Re: Index corruption

Posted by Marcel Reutegger <ma...@gmx.net>.
Hi,

is that a single threaded environment or is it possible that multiple
threads share a session? that's not supported.

what's the root cause of the exception?

are you able to re-index the workspace after such an event or is the
data in the persistence manager corrupt as well?

regards
 marcel

2010/2/2 Sergey Podatelev <br...@gmail.com>:
> Hello,
>
> I'm using Jackrabbit 1.5.3 and sometimes I run into index corruption
> problem. I can't consistently reproduce the issue, so upgrading to 1.6
> or 2.0 is not an option for me, as I'm not sure my exact issue is
> solved there.
> I'm also not in the liberty of exposing my actual repository
> structure, so what I'm asking here is some pointers where exactly too
> look at.
>
> Okay, here goes.
> The structure of the repo is the following:
>
> jcr:root <- Node 1 <- Node 2 <- Node 3
>
> The scenario at which I'm (sometimes) getting this corruption is the following:
>
> - move Node 3 to be the kid of Node 1
> - remove Node 2
> - save session
> - remove Node 3
> - SS
> - append Node 4 to Node 1
> - SS
> - append Node 5 to Node 4
> - SS
>
> - perform processing of the resulting tree, which includes reading the
> tree and properties being added and removed to all nodes sequentially.
> once each node is processed, session.save() is called;
>
> During the processing, I sometimes get the following exception:
>
> 2010-01-29 21:39:50,456 DEBUG observation.ObservationDispatcher -
> notifying 3 synchronous listeners.
> 2010-01-29 21:39:50,456 DEBUG core.SearchManager - onEvent: indexing started
> 2010-01-29 21:39:50,461 WARN  lucene.SearchIndex - Exception while
> creating document for node: 1cea61c4-8e20-4aed-b1f2-21600ff65101:
> javax.jcr.RepositoryException: Error while indexing node:
> 1cea61c4-8e20-4aed-b1f2-21600ff65101 of type:
> {http://www.jcp.org/jcr/nt/1.0}unstructured:
> 1cea61c4-8e20-4aed-b1f2-21600ff65101/{}date-updated:
> 1cea61c4-8e20-4aed-b1f2-21600ff65101/{}date-updated
>
> It is this exception which leads to corrupted index once the
> processing is done.

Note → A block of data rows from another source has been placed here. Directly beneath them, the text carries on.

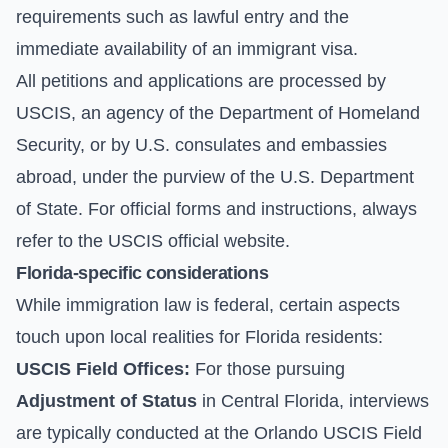
requirements such as lawful entry and the
immediate availability of an immigrant visa.
All petitions and applications are processed by
USCIS, an agency of the Department of Homeland
Security, or by U.S. consulates and embassies
abroad, under the purview of the U.S. Department
of State. For official forms and instructions, always
refer to the
USCIS official website
.
Florida-specific considerations
While immigration law is federal, certain aspects
touch upon local realities for Florida residents:
USCIS Field Offices:
For those pursuing
Adjustment of Status
in Central Florida, interviews
are typically conducted at the Orlando USCIS Field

If it's thrown during the processing, I then have
> query that looks like "//Node" (which is supposed to return 3 elements
> currently representing the "tree") only return one element -- Node 1.
>
> Perhaps it also worth noticing that besides this "Node N" elements,
> there's a subtree of about 10-15MB of data in the repo, not sure if
> this is relevant.
>
> Anyway, if someone can give me any insights regarding what might cause
> this issue or how can I reproduce it consistently, that would be
> great.
>
> Manually removing index files from fs datastore and restarting the app
> is not a suitable workaround for me.
>
>
>
> --
> sp
>